First report of queen mating outside the hive was in 1763. At that time Anton Scopoli published book Entomologia Carniolica. He repeated his note latter in Dissertatio de Apibus (1770), which was also translated into German (1787) and Italian (1779). In 1771 Anton Janša published Dissertation on Bee swarming (original title: Abhandlung vom Schwärmen der Bienen). Janša also wrote about mating of queens outside the hive. He nicely described how virgin queen leave the hive and come back:
"On a nice day from 9AM to 3 or 4 PM  queen comes with numerous court of bees and drones out of the hive. She turns around in all directions at the hive entrance to memorize hive, that she can find it later when she comes back from mating. For a while she flies in circles in front of the hive, watches it and elevates higher and higher. When she turns back from mating, she doesn’t go immediately into the hive, but  flies in front of it for a while. At this time we have to be careful on following signs after which we can recognize that queen has been copulated. If the abdomen is opened at the place where bees have sting, or something white is hanging from the abdomen, like a thin thread, and if it looks like that abdomen is broken and rent then queen has copulated for sure."

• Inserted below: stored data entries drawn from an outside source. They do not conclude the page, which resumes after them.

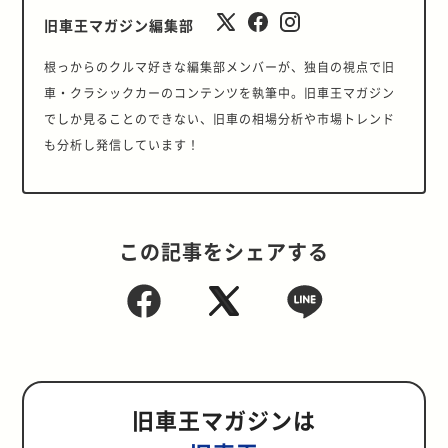
旧車王マガジン編集部
根っからのクルマ好きな編集部メンバーが、独自の視点で旧
車・クラシックカーのコンテンツを執筆中。旧車王マガジン
でしか見ることのできない、旧車の相場分析や市場トレンド
も分析し発信しています！
この記事をシェアする
旧車王マガジンは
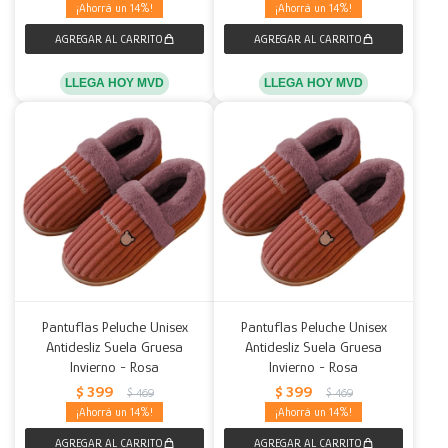
14
14
LLEGA HOY MVD
LLEGA HOY MVD
Pantuflas Peluche Unisex
Pantuflas Peluche Unisex
Antidesliz Suela Gruesa
Antidesliz Suela Gruesa
Invierno - Rosa
Invierno - Rosa
$
399
$
399
$
469
$
469
14
14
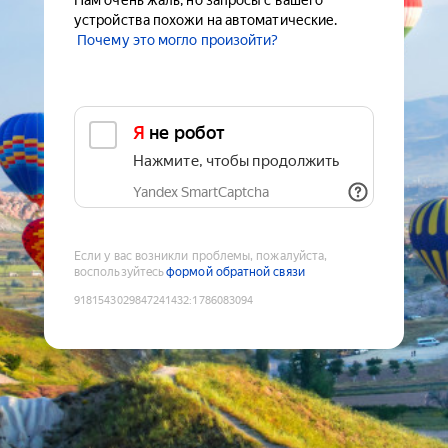
Нам очень жаль, но запросы с вашего
устройства похожи на автоматические.
Почему это могло произойти?
Я не робот
Нажмите, чтобы продолжить
Yandex SmartCaptcha
Если у вас возникли проблемы, пожалуйста,
воспользуйтесь
формой обратной связи
9181543029847241432
:
1786083094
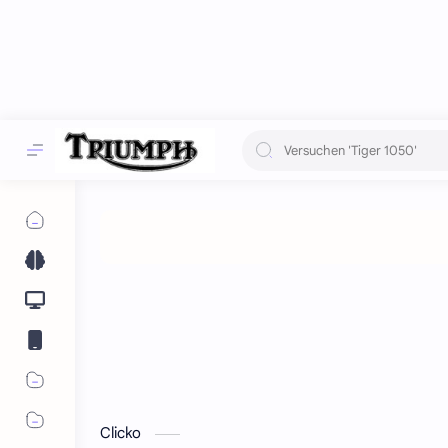
Clicko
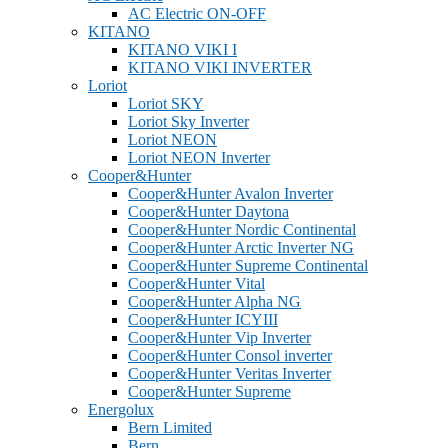
AC Electric ON-OFF
KITANO
KITANO VIKI I
KITANO VIKI INVERTER
Loriot
Loriot SKY
Loriot Sky Inverter
Loriot NEON
Loriot NEON Inverter
Cooper&Hunter
Cooper&Hunter Avalon Inverter
Cooper&Hunter Daytona
Cooper&Hunter Nordic Continental
Cooper&Hunter Arctic Inverter NG
Cooper&Hunter Supreme Continental
Cooper&Hunter Vital
Cooper&Hunter Alpha NG
Cooper&Hunter ICYIII
Cooper&Hunter Vip Inverter
Cooper&Hunter Consol inverter
Cooper&Hunter Veritas Inverter
Cooper&Hunter Supreme
Energolux
Bern Limited
Bern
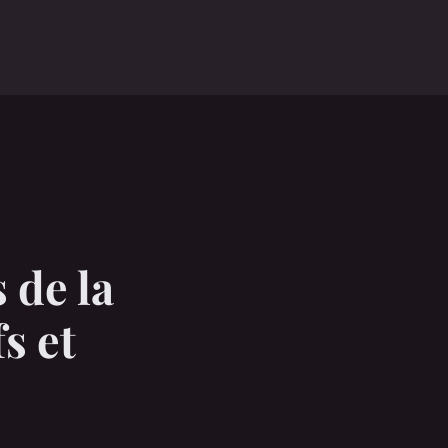
 de la
s et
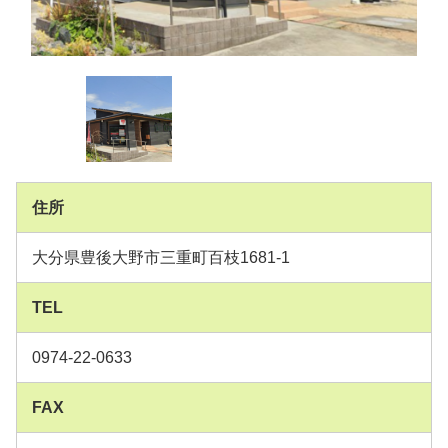
住所
大分県豊後大野市三重町百枝1681-1
TEL
0974-22-0633
FAX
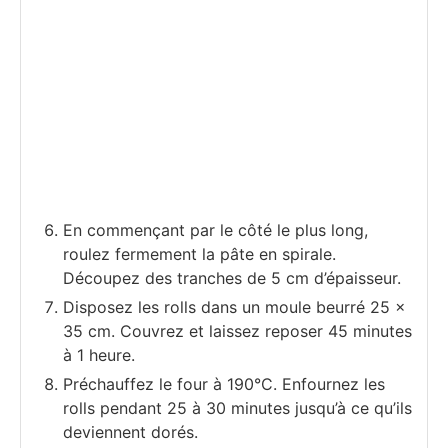
En commençant par le côté le plus long,
roulez fermement la pâte en spirale.
Découpez des tranches de 5 cm d’épaisseur.
Disposez les rolls dans un moule beurré 25 x
35 cm. Couvrez et laissez reposer 45 minutes
à 1 heure.
Préchauffez le four à 190°C. Enfournez les
rolls pendant 25 à 30 minutes jusqu’à ce qu’ils
deviennent dorés.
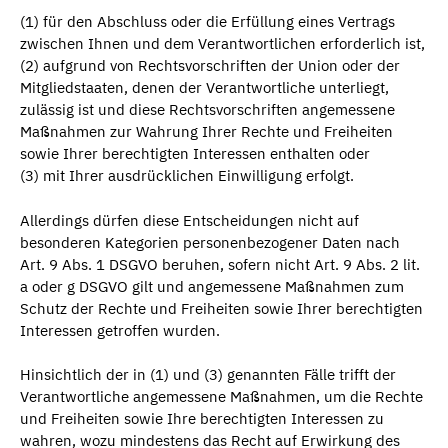
(1) für den Abschluss oder die Erfüllung eines Vertrags
zwischen Ihnen und dem Verantwortlichen erforderlich ist,
(2) aufgrund von Rechtsvorschriften der Union oder der
Mitgliedstaaten, denen der Verantwortliche unterliegt,
zulässig ist und diese Rechtsvorschriften angemessene
Maßnahmen zur Wahrung Ihrer Rechte und Freiheiten
sowie Ihrer berechtigten Interessen enthalten oder
(3) mit Ihrer ausdrücklichen Einwilligung erfolgt.
Allerdings dürfen diese Entscheidungen nicht auf
besonderen Kategorien personenbezogener Daten nach
Art. 9 Abs. 1 DSGVO beruhen, sofern nicht Art. 9 Abs. 2 lit.
a oder g DSGVO gilt und angemessene Maßnahmen zum
Schutz der Rechte und Freiheiten sowie Ihrer berechtigten
Interessen getroffen wurden.
Hinsichtlich der in (1) und (3) genannten Fälle trifft der
Verantwortliche angemessene Maßnahmen, um die Rechte
und Freiheiten sowie Ihre berechtigten Interessen zu
wahren, wozu mindestens das Recht auf Erwirkung des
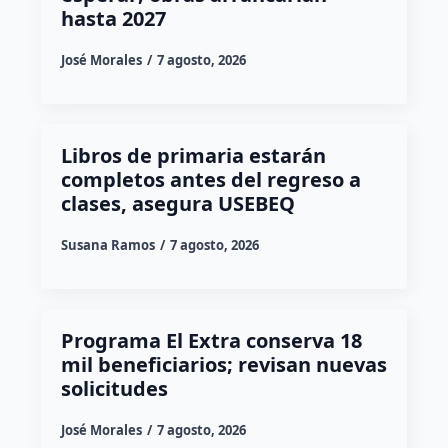
hasta 2027
José Morales
7 agosto, 2026
Libros de primaria estarán
completos antes del regreso a
clases, asegura USEBEQ
Susana Ramos
7 agosto, 2026
Programa El Extra conserva 18
mil beneficiarios; revisan nuevas
solicitudes
José Morales
7 agosto, 2026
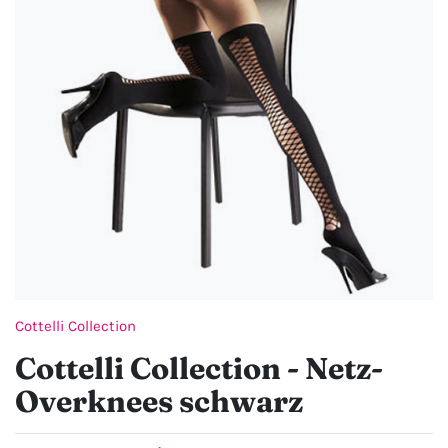
Cottelli Collection
Cottelli Collection - Netz-
Overknees schwarz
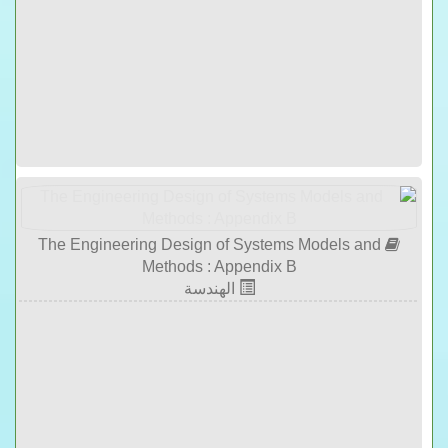
The Engineering Design of Systems Models and
Methods : Appendix B
الهندسة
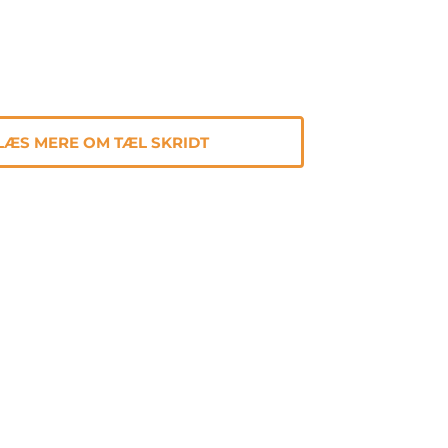
LÆS MERE OM TÆL SKRIDT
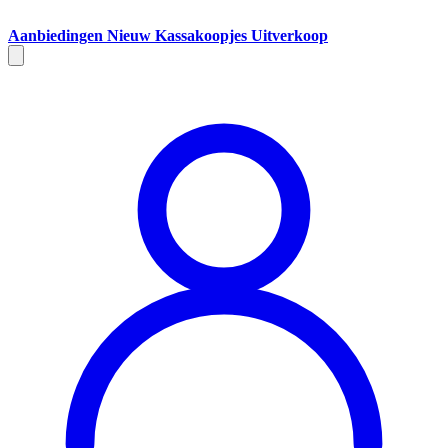
Aanbiedingen
Nieuw
Kassakoopjes
Uitverkoop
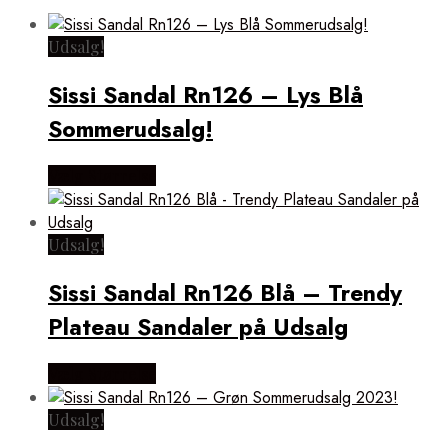
Udsalg!
Sissi Sandal Rn126 – Lys Blå
Sommerudsalg!
Vælg Størrelse
Udsalg!
Sissi Sandal Rn126 Blå – Trendy
Plateau Sandaler på Udsalg
Vælg Størrelse
Udsalg!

Janša noticed that queen flies out several time, but he didn’t point out in his book that queen copulates also several times and he didn’t describe actual mating in the air. Detailed description of queen mating with the drones was reported by Anton Humel (1775). This report was written at list four years before printing. Agricultural association in Ljubljana got it from Anton Humel. In 1771 the association asked well known beekeeper and priest Peter Pavel Glavar to write some comments. Glavar wrote a long comment with more details of queen mating (Miheliè 1976). He wrote that matted queen is staying in the hive and fly out later only with the swarm. He also pointed out that the old queen goes with the first swarm. He noticed also that queen is fertilized by several drones and not only one as was generally excepted at that time. His note was published together with Humel text in 1775.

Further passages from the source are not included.